No. That wasn’t where she had seen it.
The momentary fear stirred up the volatile mix of
memories in Moni’s mind. She found the buried coal without going back far at
all. The first day she found Mariella, she had brushed the despondent girl’s
teeth for her. Moni had seen a few purple bumps inside her mouth, just behind
her lips. She should have called the doctor. She couldn’t remember why she
didn’t. Moni didn’t understand how it had gotten overlooked during Mariella’s
check up. The doctor said the girl appeared perfectly healthy—physically, at
least.
Moni felt a chill run up her spine. Mariella had
been infected. The bacteria feasted on the iron and oxygen in her blood. It
churned out sulfuric acid inside her body. And yet, the girl showed no ill effects.
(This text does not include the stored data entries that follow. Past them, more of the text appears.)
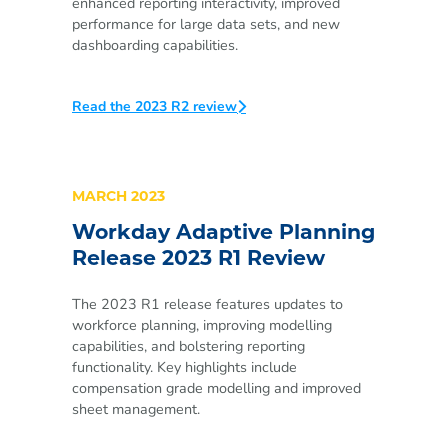
enhanced reporting interactivity, improved
performance for large data sets, and new
dashboarding capabilities.
Read the 2023 R2 review
MARCH 2023
Workday Adaptive Planning
Release 2023 R1 Review
The 2023 R1 release features updates to
workforce planning, improving modelling
capabilities, and bolstering reporting
functionality. Key highlights include
compensation grade modelling and improved
sheet management.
Moni couldn’t see how she could shake that off. Maybe Mariella beat the
infection.
“So you’re not sure if the bacteria kill people?”
Moni asked Aaron.
Aaron opened his mouth, but before he got a word
out, his professor answered for him. “They should feel sick, but I can’t say
for sure it would kill them by itself. Thiobacillus shouldn’t even survive
inside people or animals. It belongs in sulfur- and iron-rich water. The lagoon
doesn’t fit that bill and neither does the bloodstream, which has trace amounts
of iron. It’s possible that the bacteria may starve to death inside the host’s
body before it kills them. We really can’t say unless we find a living person
with an infection.”
They could test Mariella for the bacteria, Moni
thought. If she had the infection, they could finally learn how it acted inside
a human host. What would happen then? They would rip the girl from her hands
and zip her up in a quarantine tent. With Mariella’s fragile mind still scarred
from her parents’ deaths, they’d lock her away with nothing keeping her company
besides her torturous thoughts.
Moni couldn’t let that happen. So she kept her
mouth shut. It did no good.
“Wasn’t Mariella out in the mangroves all night?”
Skillings asked as she sent Moni a needling glare that was thinly-veiled as a
look of concern. “We should get her tested for the bacteria.”
“Good idea,” Sneed chimed in. “While we’re at it,
let’s give her vocal cords a good tune up.”